Providence then is the quality in divinity on which humankind bases the belief in a benevolent intervention in human affairs and the affairs of the world. This belief will change between the context and culture in which it is experienced. Providence can also be seen as the forseeing care and guidance of God or nature over the creatures of the earth.
I like this second though better because I feel it better ties into this notion of an open and relational God. Too often these days, I run into people who continue to present with a notion of God that was handed to them that no longer fits their world view. Did God provide us with all this suffering? There is then a slippery slope that happens with some Christian circles. First, we talk about God’s grace, a loving, maybe an omnipotent God and then they will slip into the “God will not give you more than you can handle” and this is where things seem to go off the rails.

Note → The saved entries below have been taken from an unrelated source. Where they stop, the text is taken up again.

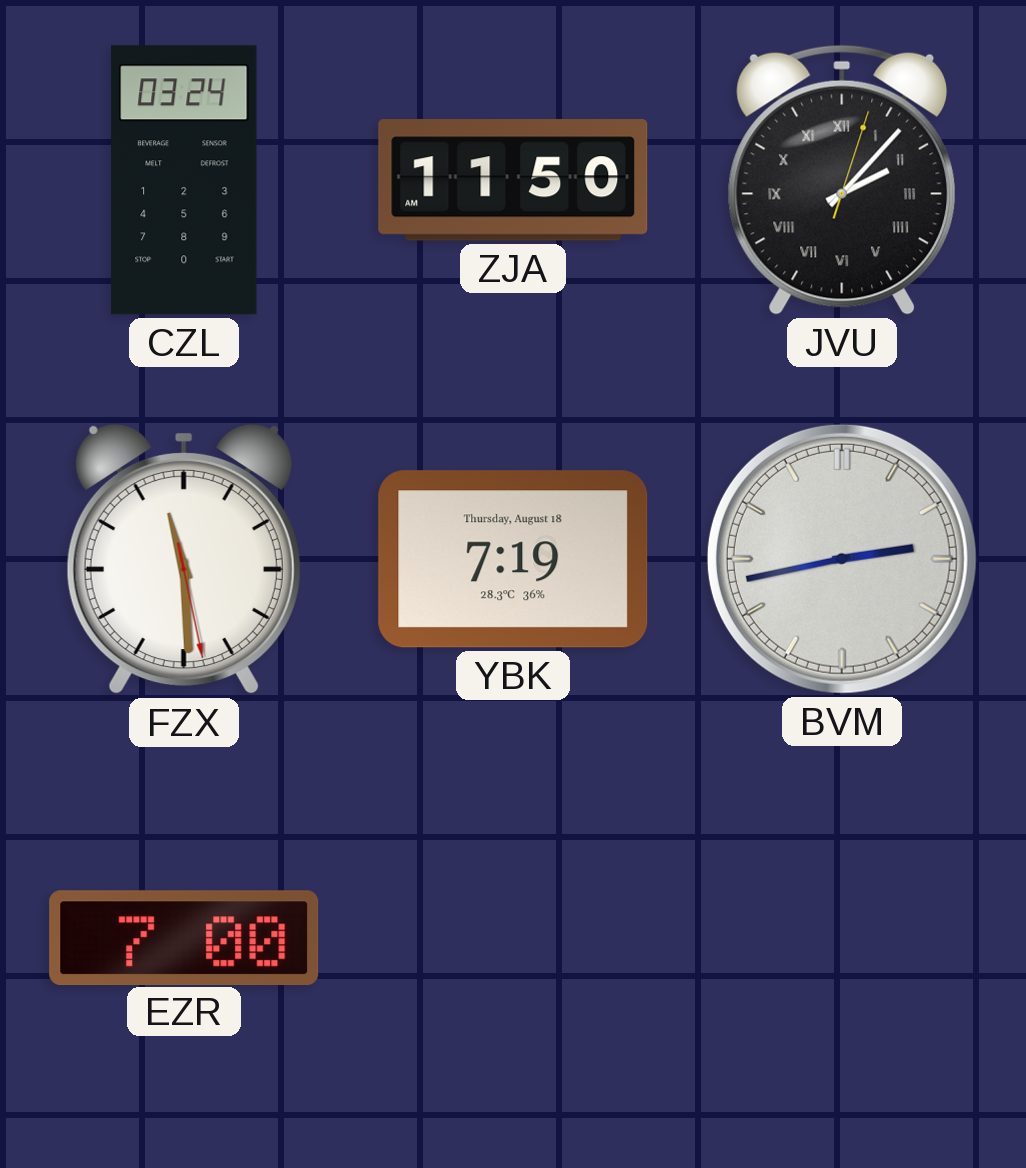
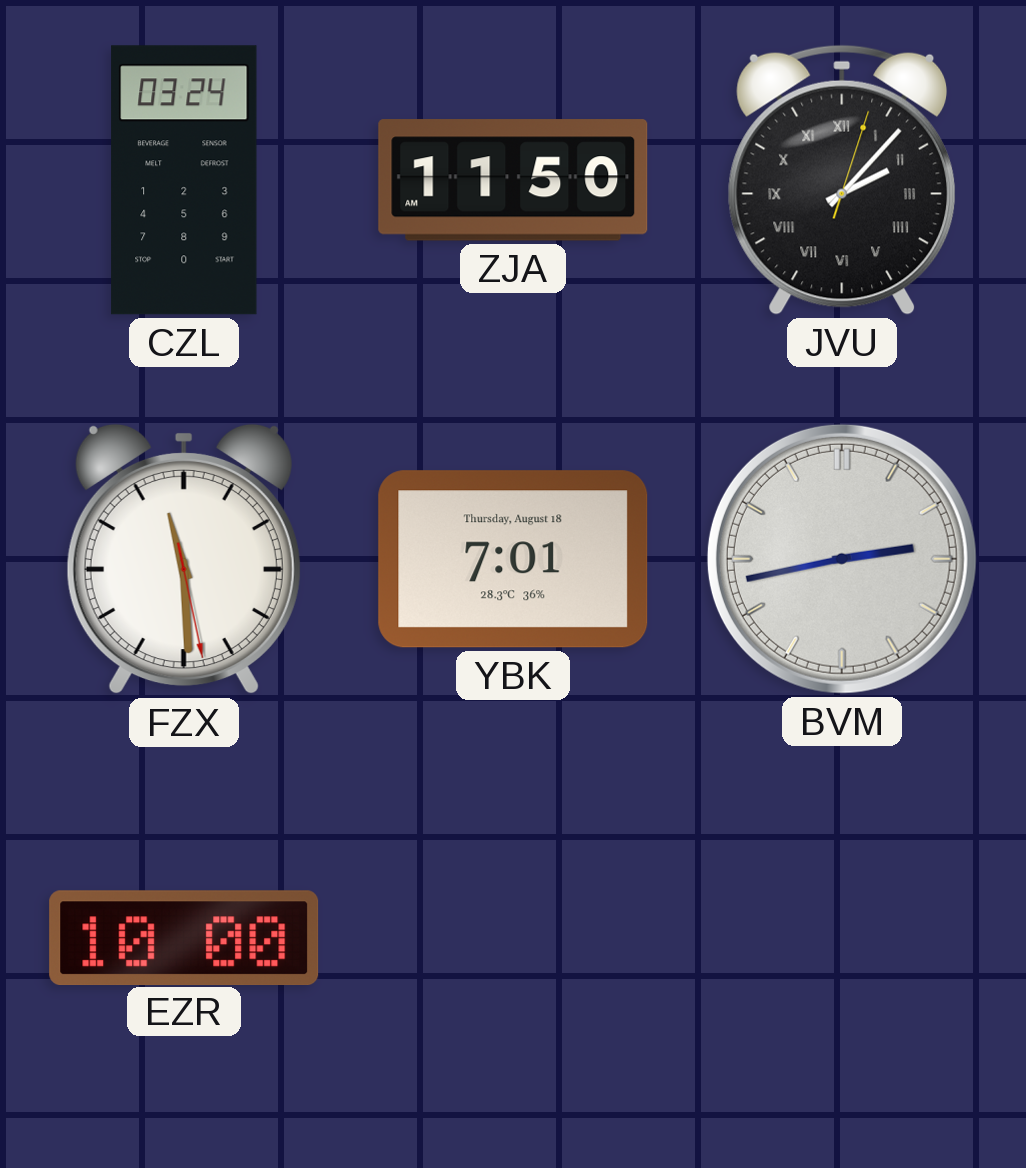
YBK: 7:19 -> 7:01
EZR: 7:00 -> 10:00
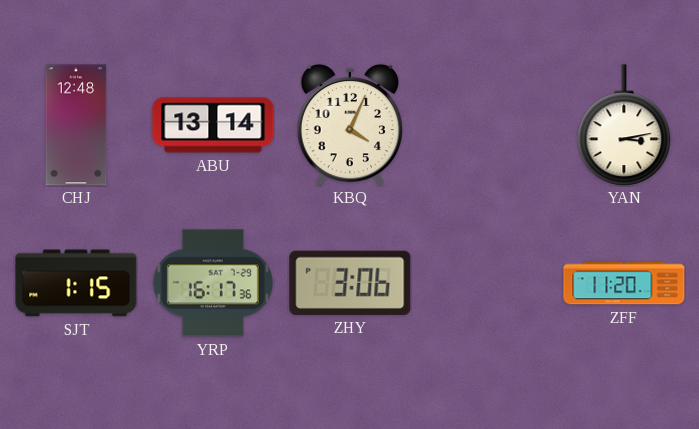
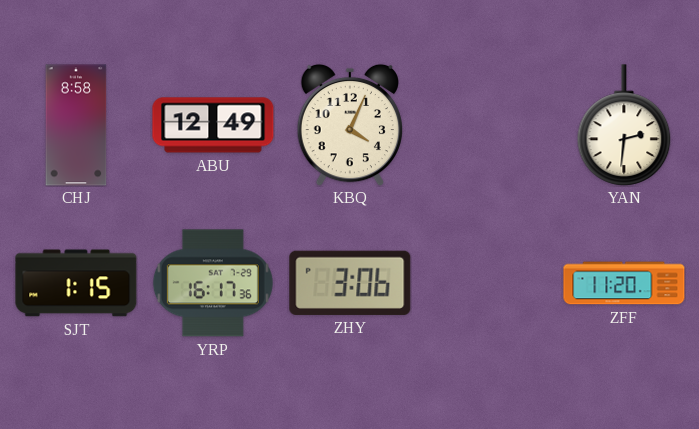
CHJ: 12:48 -> 8:58
ABU: 13:14 -> 12:49
YAN: 3:13 -> 2:31
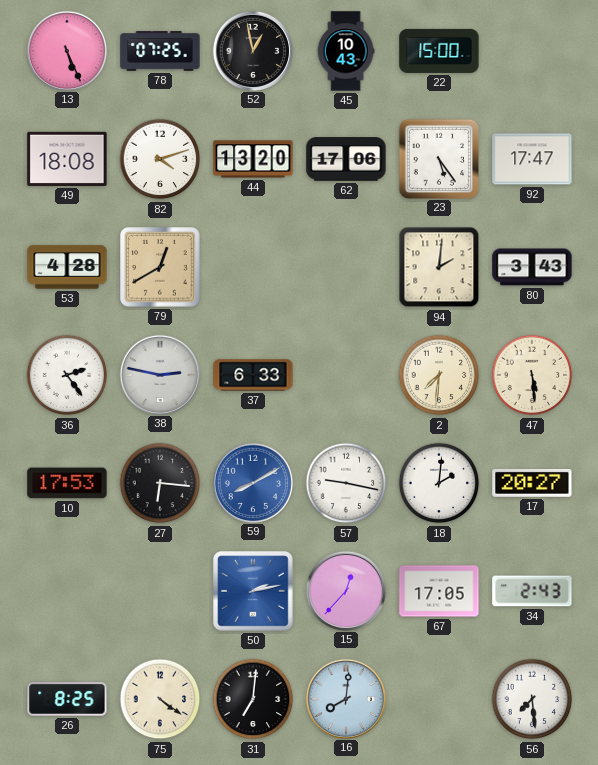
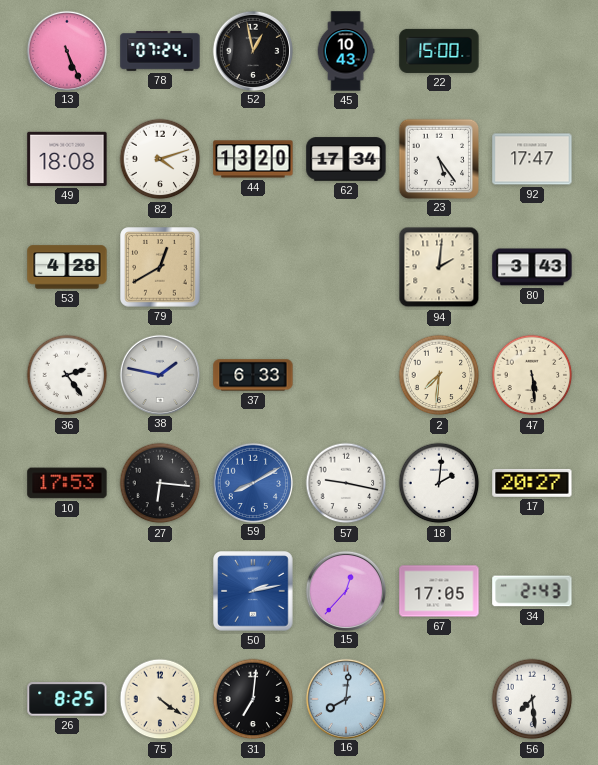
78: 07:25 -> 07:24
62: 17:06 -> 17:34
38: 2:47 -> 1:47
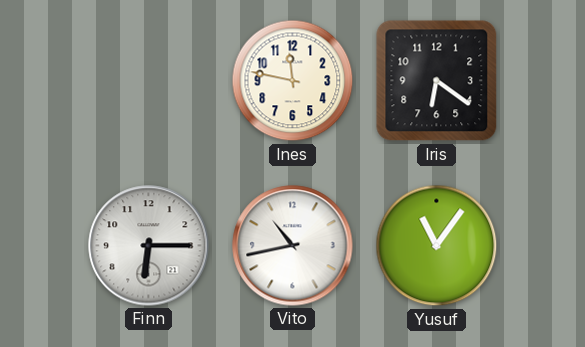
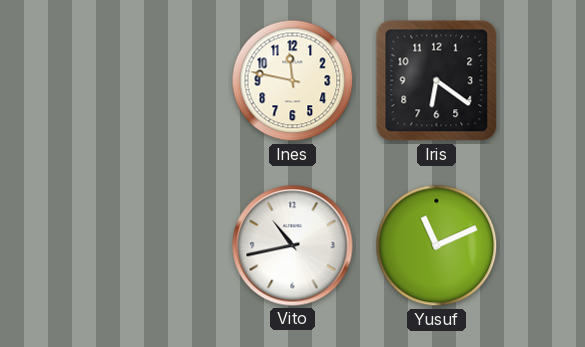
Finn: 6:15 -> none
Yusuf: 11:06 -> 11:11
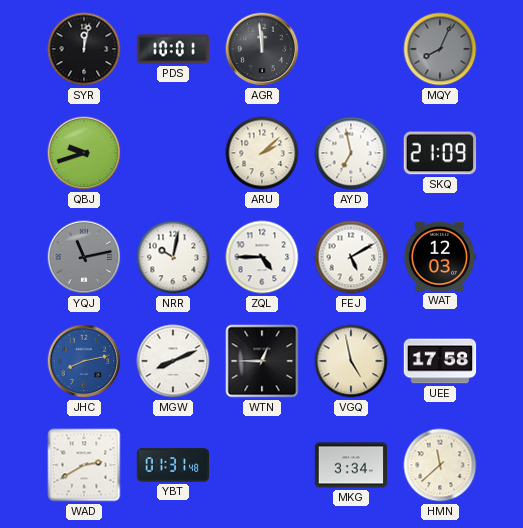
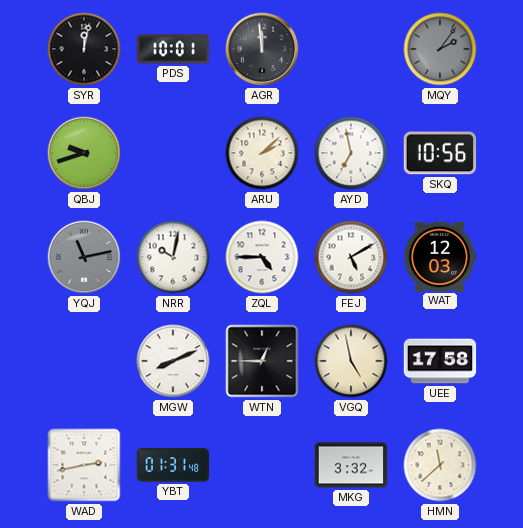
MQY: 8:04 -> 2:06
SKQ: 21:09 -> 10:56
JHC: 8:13 -> none
WAD: 2:40 -> 2:43
MKG: 3:34 -> 3:32
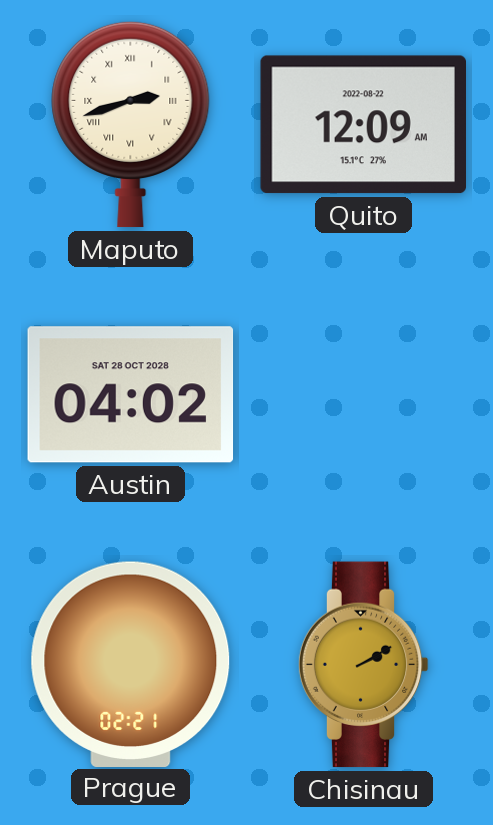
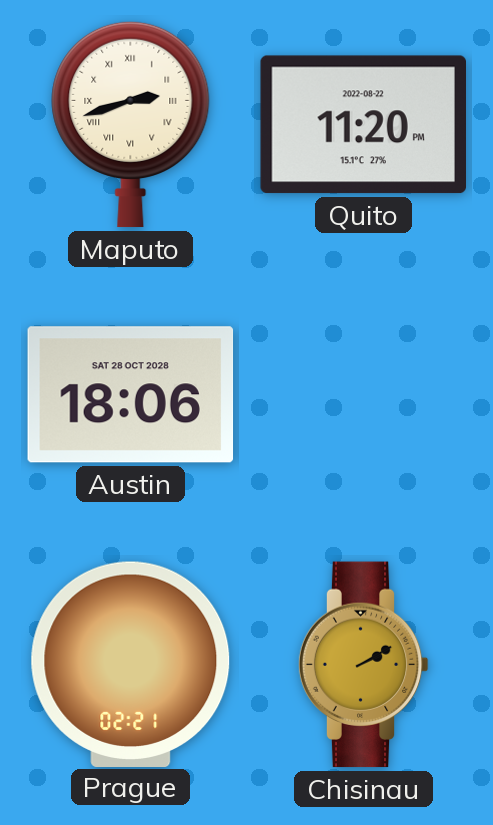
Quito: 12:09 -> 11:20
Austin: 04:02 -> 18:06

In the Talmud, providence is summarized in the dictum of Akiva (Avot 3:15): “All is foreseen, but the freedom of choice is given, and the world is judged with goodness, and all is in accordance with the works”. There is a balance between freedom of choice and predestination. Some things do happen for a reason, but we also have a choice in how we deal with those things.
Openness to receiving the sacred presence of the divine in our life is how grace works. This receptivity helps us let go of the feelings that we must have screwed something up, that we are bad, that we are sinful. As the sun rises and falls each day, grace too, happens.